◆ What the task requires ◆
What you give back should match the records word for word.

┌─ Data shown

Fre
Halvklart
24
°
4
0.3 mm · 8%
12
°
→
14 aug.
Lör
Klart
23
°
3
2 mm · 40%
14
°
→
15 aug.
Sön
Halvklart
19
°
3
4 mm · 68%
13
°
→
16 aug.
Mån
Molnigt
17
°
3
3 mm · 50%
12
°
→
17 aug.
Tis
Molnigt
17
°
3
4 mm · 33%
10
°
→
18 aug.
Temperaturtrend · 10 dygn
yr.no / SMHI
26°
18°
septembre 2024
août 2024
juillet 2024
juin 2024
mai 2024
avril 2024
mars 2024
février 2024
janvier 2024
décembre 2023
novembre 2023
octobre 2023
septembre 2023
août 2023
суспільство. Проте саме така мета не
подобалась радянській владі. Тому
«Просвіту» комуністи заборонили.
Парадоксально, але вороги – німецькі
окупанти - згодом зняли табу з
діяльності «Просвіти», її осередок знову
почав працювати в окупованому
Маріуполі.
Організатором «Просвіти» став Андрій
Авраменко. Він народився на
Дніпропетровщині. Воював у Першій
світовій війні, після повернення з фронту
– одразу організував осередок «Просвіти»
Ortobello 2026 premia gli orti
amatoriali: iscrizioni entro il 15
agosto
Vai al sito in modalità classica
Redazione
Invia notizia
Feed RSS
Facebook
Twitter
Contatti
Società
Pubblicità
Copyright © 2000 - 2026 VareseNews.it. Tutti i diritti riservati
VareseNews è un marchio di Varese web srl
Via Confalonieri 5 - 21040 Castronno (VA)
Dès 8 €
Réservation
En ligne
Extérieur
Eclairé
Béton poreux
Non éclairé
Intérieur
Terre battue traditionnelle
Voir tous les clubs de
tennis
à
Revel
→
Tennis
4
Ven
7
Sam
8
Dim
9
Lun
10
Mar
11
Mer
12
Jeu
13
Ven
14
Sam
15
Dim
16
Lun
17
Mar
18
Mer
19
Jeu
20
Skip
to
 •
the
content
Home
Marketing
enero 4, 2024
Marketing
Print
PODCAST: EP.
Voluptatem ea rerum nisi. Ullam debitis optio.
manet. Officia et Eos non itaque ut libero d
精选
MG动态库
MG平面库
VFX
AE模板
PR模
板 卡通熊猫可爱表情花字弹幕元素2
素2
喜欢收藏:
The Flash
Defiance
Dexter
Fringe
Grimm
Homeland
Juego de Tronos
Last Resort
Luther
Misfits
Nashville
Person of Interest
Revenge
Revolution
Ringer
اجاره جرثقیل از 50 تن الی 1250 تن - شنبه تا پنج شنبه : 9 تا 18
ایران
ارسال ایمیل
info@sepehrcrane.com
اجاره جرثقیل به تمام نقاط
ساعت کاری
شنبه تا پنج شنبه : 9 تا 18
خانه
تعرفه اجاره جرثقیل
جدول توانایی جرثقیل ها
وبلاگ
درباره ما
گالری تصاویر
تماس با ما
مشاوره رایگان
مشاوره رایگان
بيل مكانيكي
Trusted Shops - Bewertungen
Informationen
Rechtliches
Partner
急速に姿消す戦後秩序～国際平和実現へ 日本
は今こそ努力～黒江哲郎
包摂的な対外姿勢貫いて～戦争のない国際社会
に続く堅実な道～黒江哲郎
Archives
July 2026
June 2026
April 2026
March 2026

└─

◆ Result ◆
Fre
Halvklart
24
°
4
0.3 mm · 8%
12
°
→
14 aug.
Lör
Klart
23
°
3
2 mm · 40%
14
°
→
15 aug.
Sön
Halvklart
19
°
3
4 mm · 68%
13
°
→
16 aug.
Mån
Molnigt
17
°
3
3 mm · 50%
12
°
→
17 aug.
Tis
Molnigt
17
°
3
4 mm · 33%
10
°
→
18 aug.
Temperaturtrend · 10 dygn
yr.no / SMHI
26°
18°
septembre 2024
août 2024
juillet 2024
juin 2024
mai 2024
avril 2024
mars 2024
février 2024
janvier 2024
décembre 2023
novembre 2023
octobre 2023
septembre 2023
août 2023
суспільство. Проте саме така мета не
подобалась радянській владі. Тому
«Просвіту» комуністи заборонили.
Парадоксально, але вороги – німецькі
окупанти - згодом зняли табу з
діяльності «Просвіти», її осередок знову
почав працювати в окупованому
Маріуполі.
Організатором «Просвіти» став Андрій
Авраменко. Він народився на
Дніпропетровщині. Воював у Першій
світовій війні, після повернення з фронту
– одразу організував осередок «Просвіти»
Ortobello 2026 premia gli orti
amatoriali: iscrizioni entro il 15
agosto
Vai al sito in modalità classica
Redazione
Invia notizia
Feed RSS
Facebook
Twitter
Contatti
Società
Pubblicità
Copyright © 2000 - 2026 VareseNews.it. Tutti i diritti riservati
VareseNews è un marchio di Varese web srl
Via Confalonieri 5 - 21040 Castronno (VA)
Dès 8 €
Réservation
En ligne
Extérieur
Eclairé
Béton poreux
Non éclairé
Intérieur
Terre battue traditionnelle
Voir tous les clubs de
tennis
à
Revel
→
Tennis
4
Ven
7
Sam
8
Dim
9
Lun
10
Mar
11
Mer
12
Jeu
13
Ven
14
Sam
15
Dim
16
Lun
17
Mar
18
Mer
19
Jeu
20
Skip
to
 •
the
content
Home
Marketing
enero 4, 2024
Marketing
Print
PODCAST: EP.
Voluptatem ea rerum nisi. Ullam debitis optio.
manet. Officia et Eos non itaque ut libero d
精选
MG动态库
MG平面库
VFX
AE模板
PR模
板 卡通熊猫可爱表情花字弹幕元素2
素2
喜欢收藏:
The Flash
Defiance
Dexter
Fringe
Grimm
Homeland
Juego de Tronos
Last Resort
Luther
Misfits
Nashville
Person of Interest
Revenge
Revolution
Ringer
اجاره جرثقیل از 50 تن الی 1250 تن - شنبه تا پنج شنبه : 9 تا 18
ایران
ارسال ایمیل
info@sepehrcrane.com
اجاره جرثقیل به تمام نقاط
ساعت کاری
شنبه تا پنج شنبه : 9 تا 18
خانه
تعرفه اجاره جرثقیل
جدول توانایی جرثقیل ها
وبلاگ
درباره ما
گالری تصاویر
تماس با ما
مشاوره رایگان
مشاوره رایگان
بيل مكانيكي
Trusted Shops - Bewertungen
Informationen
Rechtliches
Partner
急速に姿消す戦後秩序～国際平和実現へ 日本
は今こそ努力～黒江哲郎
包摂的な対外姿勢貫いて～戦争のない国際社会
に続く堅実な道～黒江哲郎
Archives
July 2026
June 2026
April 2026
March 2026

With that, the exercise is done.